Which lines of the records below contain the word "TheBottlenecker"? Copy each of them out.
TASK INPUT START
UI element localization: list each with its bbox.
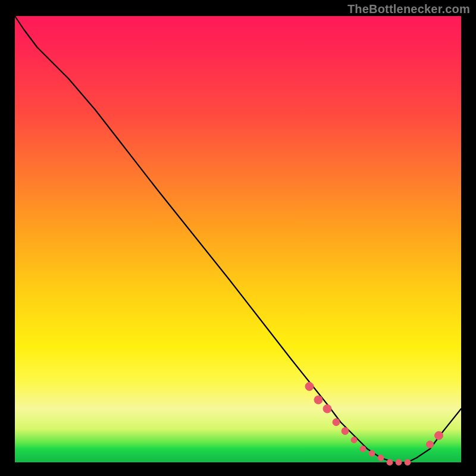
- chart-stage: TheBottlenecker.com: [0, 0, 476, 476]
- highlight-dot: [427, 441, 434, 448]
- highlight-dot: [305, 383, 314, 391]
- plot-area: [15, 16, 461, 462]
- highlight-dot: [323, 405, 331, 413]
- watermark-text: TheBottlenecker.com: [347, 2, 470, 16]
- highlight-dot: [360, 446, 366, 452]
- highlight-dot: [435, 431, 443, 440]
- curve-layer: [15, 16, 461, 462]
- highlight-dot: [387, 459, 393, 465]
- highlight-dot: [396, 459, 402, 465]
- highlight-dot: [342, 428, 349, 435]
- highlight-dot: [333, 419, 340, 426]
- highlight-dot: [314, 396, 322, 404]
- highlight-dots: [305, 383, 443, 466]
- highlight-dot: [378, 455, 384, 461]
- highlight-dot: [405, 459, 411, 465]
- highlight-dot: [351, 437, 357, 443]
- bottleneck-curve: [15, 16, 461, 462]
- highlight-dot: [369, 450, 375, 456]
TASK INPUT END
■ WRITTEN RESPONSE
- chart-stage: TheBottlenecker.com: [0, 0, 476, 476]
- watermark-text: TheBottlenecker.com: [347, 2, 470, 16]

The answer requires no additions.